[Collection entries]
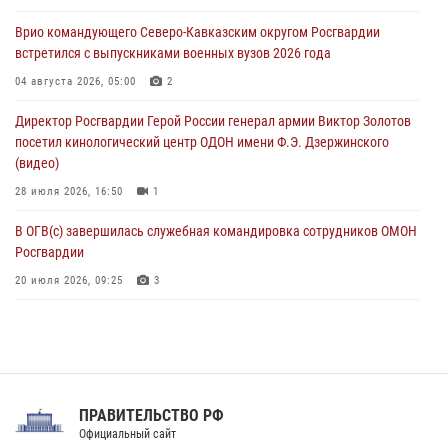
святого праведного воина Федора Ушакова (видео)
Врио командующего Северо-Кавказским округом Росгвардии
07 августа 2026, 06:15
7
1
встретился с выпускниками военных вузов 2026 года
Росгвардейцы оказали адресную помощь жителям Луганской
04 августа 2026, 05:00
2
Народной Республики
Директор Росгвардии Герой России генерал армии Виктор Золотов
07 августа 2026, 05:00
посетил кинологический центр ОДОН имени Ф.Э. Дзержинского
(видео)
28 июля 2026, 16:50
1
В ОГВ(с) завершилась служебная командировка сотрудников ОМОН
Росгвардии
20 июля 2026, 09:25
3
Директор Росгвардии Герой России генерал армии Виктор Золотов
поздравил специалистов подразделений тыла с профессиональным
праздником
31 июля 2026, 21:01
ПРАВИТЕЛЬСТВО РФ
Праздник «Один день с Росгвардией» к 105-летию Центрального
Официальный сайт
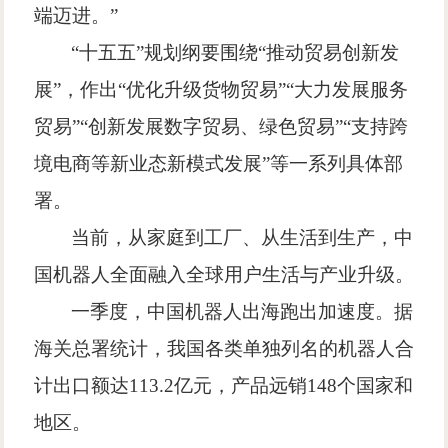
端迈进。
”
“
十五五
”
规划纲要围绕
“
推动贸易创新发
展
”
，作出
“
优化升级货物贸易
”“
大力发展服务
贸易
”“
创新发展数字贸易、绿色贸易
”“
支持跨
境电商等新业态新模式发展
”
等一系列具体部
署。
当前，从家庭到工厂、从生活到生产，中
国机器人全面融入全球用户生活与产业升级。
一季度，中国机器人出海跑出加速度。据
海关总署统计，我国各类单独列名的机器人合
计出口额达
113.2
亿元，产品远销
148
个国家和
地区。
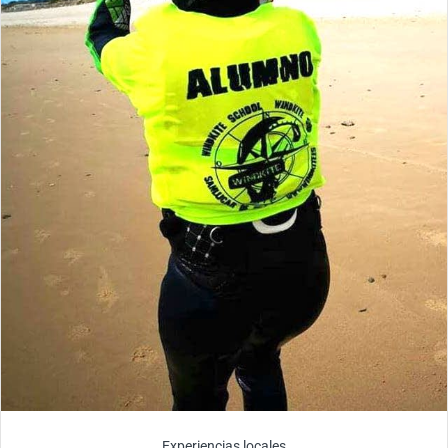
Experiencias locales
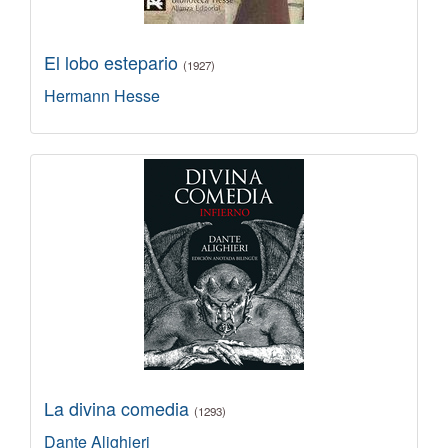
El lobo estepario
(1927)
Hermann Hesse
La divina comedia
(1293)
Dante Alighieri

▸ Task objective: All of the data needs repeating exactly, but the pictures do not.

▸ Result of the exercise:
святого праведного воина Федора Ушакова (видео)
Врио командующего Северо-Кавказским округом Росгвардии
07 августа 2026, 06:15
7
1
встретился с выпускниками военных вузов 2026 года
Росгвардейцы оказали адресную помощь жителям Луганской
04 августа 2026, 05:00
2
Народной Республики
Директор Росгвардии Герой России генерал армии Виктор Золотов
07 августа 2026, 05:00
посетил кинологический центр ОДОН имени Ф.Э. Дзержинского
(видео)
28 июля 2026, 16:50
1
В ОГВ(с) завершилась служебная командировка сотрудников ОМОН
Росгвардии
20 июля 2026, 09:25
3
Директор Росгвардии Герой России генерал армии Виктор Золотов
поздравил специалистов подразделений тыла с профессиональным
праздником
31 июля 2026, 21:01
ПРАВИТЕЛЬСТВО РФ
Праздник «Один день с Росгвардией» к 105-летию Центрального
Официальный сайт
端迈进。
”
“
十五五
”
规划纲要围绕
“
推动贸易创新发
展
”
，作出
“
优化升级货物贸易
”“
大力发展服务
贸易
”“
创新发展数字贸易、绿色贸易
”“
支持跨
境电商等新业态新模式发展
”
等一系列具体部
署。
当前，从家庭到工厂、从生活到生产，中
国机器人全面融入全球用户生活与产业升级。
一季度，中国机器人出海跑出加速度。据
海关总署统计，我国各类单独列名的机器人合
计出口额达
113.2
亿元，产品远销
148
个国家和
地区。
Experiencias locales
El lobo estepario
(1927)
Hermann Hesse
La divina comedia
(1293)
Dante Alighieri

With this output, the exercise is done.